Copy exactly the lines from the line holding "Κάντε κλικ εδώ για να" through the end of the material, and no others; pictures stay out.

- Opening Delimiter -

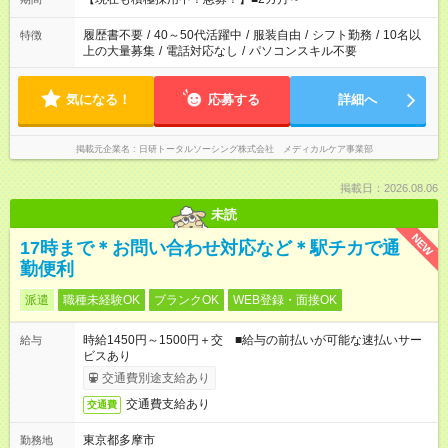
時間を超えなければOKです。
履歴書不要
/
40～50代活躍中
/
服装自由
/
シフト勤務
/
10名以
特徴
上の大量募集
/
電話対応なし
/
パソコンスキル不要
気になる！
応募する
詳細へ
掲載元企業名
日研トータルソーシング株式会社 メディカルケア事業部
掲載日：2026.08.06
未読
NEW
17時まで＊お問い合わせ対応など＊駅チカで通
勤便利
派遣
職種未経験OK
ブランクOK
WEB登録・面接OK
時給1450円～1500円＋交 ■給与の前払いが可能な速払いサー
給与
ビスあり
交通費別途支給あり
交通費支給あり
交通費
東京都多摩市
勤務地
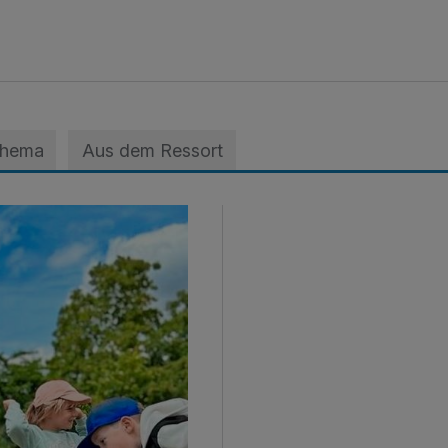
Thema
Aus dem Ressort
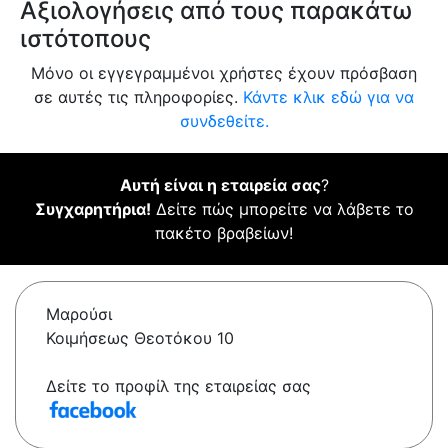
Αξιολογήσεις από τους παρακάτω
ιστότοπους
Μόνο οι εγγεγραμμένοι χρήστες έχουν πρόσβαση
σε αυτές τις πληροφορίες.
Κάντε κλικ εδώ για να
συνδεθείτε.
Αυτή είναι η εταιρεία σας
?
Συγχαρητήρια!
Δείτε πώς μπορείτε να λάβετε το
πακέτο βραβείων!
Μαρούσι
Κοιμήσεως Θεοτόκου 10
Δείτε το προφίλ της εταιρείας σας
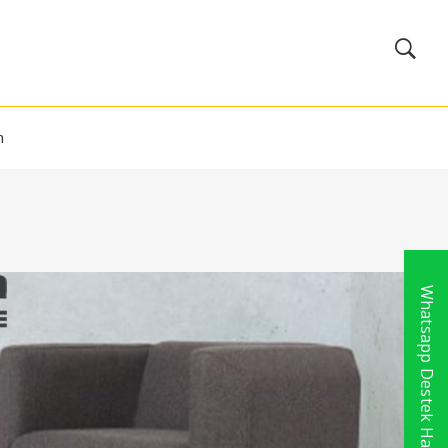
m
Whatsapp Destek Hattı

- Closing Delimiter -

Reply to the task →
Κάντε κλικ εδώ για να
συνδεθείτε.
Αυτή είναι η εταιρεία σας
?
Συγχαρητήρια!
Δείτε πώς μπορείτε να λάβετε το
πακέτο βραβείων!
Μαρούσι
Κοιμήσεως Θεοτόκου 10
Δείτε το προφίλ της εταιρείας σας
m
Whatsapp Destek Hattı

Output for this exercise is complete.